As it's "that time" again, I'm facing a largish tax bill, and I'm wondering are there any fiscal benefits of being Pareja de hecho in Spain with regards to income tax? (This will obviously be for next year.)

We've tried to find out from the hacienda, but everyone we've spoken to has contradicted the person we've spoken to previously - got a lotta love from those funcionarios.
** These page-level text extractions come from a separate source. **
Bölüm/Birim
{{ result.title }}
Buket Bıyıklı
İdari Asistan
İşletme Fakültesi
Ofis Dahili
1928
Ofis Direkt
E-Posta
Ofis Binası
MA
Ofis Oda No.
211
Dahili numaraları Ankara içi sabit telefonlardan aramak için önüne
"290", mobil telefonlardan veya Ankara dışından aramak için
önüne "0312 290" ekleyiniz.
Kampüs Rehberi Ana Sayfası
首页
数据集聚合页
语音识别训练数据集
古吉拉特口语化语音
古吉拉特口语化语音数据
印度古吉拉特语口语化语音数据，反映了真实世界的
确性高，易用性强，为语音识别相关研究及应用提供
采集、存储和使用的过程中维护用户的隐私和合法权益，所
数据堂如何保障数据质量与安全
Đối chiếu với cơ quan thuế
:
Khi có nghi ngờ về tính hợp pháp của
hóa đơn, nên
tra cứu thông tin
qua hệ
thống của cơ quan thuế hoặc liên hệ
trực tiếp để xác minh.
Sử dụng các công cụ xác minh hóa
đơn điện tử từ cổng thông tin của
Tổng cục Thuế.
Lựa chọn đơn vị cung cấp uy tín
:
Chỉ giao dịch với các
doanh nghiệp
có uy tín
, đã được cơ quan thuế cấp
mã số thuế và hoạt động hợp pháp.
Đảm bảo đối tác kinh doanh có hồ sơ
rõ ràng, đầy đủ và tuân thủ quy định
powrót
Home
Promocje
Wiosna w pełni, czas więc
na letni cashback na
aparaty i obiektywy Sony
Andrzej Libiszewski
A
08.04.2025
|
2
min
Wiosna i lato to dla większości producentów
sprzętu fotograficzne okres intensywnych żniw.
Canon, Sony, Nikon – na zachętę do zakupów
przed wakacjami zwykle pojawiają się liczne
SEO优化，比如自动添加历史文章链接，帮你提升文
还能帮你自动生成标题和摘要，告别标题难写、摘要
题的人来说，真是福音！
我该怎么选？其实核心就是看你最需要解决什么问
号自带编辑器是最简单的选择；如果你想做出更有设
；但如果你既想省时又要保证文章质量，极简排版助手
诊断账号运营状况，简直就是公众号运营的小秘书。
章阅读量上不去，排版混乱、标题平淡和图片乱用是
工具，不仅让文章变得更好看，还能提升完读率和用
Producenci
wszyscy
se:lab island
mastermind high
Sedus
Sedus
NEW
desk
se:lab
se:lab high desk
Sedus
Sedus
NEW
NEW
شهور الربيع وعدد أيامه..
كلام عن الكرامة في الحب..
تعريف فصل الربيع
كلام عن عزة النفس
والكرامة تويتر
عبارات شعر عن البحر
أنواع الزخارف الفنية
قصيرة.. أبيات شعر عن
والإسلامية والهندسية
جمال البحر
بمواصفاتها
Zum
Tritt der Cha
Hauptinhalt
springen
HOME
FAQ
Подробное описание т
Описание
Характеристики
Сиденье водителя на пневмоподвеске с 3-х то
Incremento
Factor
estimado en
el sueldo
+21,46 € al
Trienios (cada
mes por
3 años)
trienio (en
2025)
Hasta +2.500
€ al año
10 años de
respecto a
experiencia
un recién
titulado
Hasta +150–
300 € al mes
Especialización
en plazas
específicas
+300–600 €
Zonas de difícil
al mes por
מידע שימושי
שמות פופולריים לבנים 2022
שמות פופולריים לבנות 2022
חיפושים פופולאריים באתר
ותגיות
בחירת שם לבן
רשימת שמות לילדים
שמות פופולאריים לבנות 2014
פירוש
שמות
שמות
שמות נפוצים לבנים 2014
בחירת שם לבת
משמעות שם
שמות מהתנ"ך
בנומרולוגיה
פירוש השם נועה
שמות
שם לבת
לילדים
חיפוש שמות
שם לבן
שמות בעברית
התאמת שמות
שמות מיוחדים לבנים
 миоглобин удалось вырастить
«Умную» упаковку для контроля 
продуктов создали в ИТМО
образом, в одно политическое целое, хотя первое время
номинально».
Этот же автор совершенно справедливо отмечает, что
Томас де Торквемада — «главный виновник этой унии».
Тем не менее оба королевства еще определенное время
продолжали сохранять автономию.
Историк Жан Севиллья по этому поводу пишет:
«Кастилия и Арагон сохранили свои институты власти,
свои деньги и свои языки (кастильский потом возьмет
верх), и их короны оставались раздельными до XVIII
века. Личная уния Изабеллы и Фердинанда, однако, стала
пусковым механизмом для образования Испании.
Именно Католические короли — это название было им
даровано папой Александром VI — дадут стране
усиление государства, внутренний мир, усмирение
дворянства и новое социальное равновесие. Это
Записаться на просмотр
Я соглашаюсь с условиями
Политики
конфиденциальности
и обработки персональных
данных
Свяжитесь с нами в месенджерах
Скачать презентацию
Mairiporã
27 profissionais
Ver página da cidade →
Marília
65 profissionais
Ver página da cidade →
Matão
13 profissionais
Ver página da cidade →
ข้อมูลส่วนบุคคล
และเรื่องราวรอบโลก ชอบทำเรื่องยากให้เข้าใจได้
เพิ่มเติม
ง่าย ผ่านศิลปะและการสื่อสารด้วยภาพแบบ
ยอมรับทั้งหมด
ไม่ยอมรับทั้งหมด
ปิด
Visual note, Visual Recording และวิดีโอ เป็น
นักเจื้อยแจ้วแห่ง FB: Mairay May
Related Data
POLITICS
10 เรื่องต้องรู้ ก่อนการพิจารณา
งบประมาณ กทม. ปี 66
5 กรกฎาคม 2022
Anyway, if anyone can help I'd be more than grateful!


----------



## Pesky Wesky (May 10, 2009)

I don't know, but...
I know you can make an appointment with someone from the office and they can really assess your case, (rather than waiting in line and getting 5 mins of someone's time) so you could make an appointment and ask them which is the best way for you to do your tax declaration, and get it in writing!!


----------



## RPW (May 20, 2011)

Pesky Wesky said:


> I don't know, but...
> I know you can make an appointment with someone from the office and they can really assess your case, (rather than waiting in line and getting 5 mins of someone's time) so you could make an appointment and ask them which is the best way for you to do your tax declaration, and get it in writing!!


Cheers, I've got my appointment sorted for the 2nd June with the Hacienda (I'm having huge problems changing my fiscal address), so we can discuss it with them then. 

(Obviously to make sure that they listen to me, I'm going to go armed with a million photocopies of every piece of identification I own! :boxing: )


----------



## Pesky Wesky (May 10, 2009)

RPW said:


> Cheers, I've got my appointment sorted for the 2nd June with the Hacienda (I'm having huge problems changing my fiscal address), so we can discuss it with them then.
> 
> (Obviously to make sure that they listen to me, I'm going to go armed with a million photocopies of every piece of identification I own! :boxing: )


Oh, right. Hopefully you'll get everything sorted then. I know you really wanted more information than I've been able to give you, but hopefully someone else who knows will post in the next couple of days. There are 3 or 4 people who know a lot about this stuff who come on from time to time


----------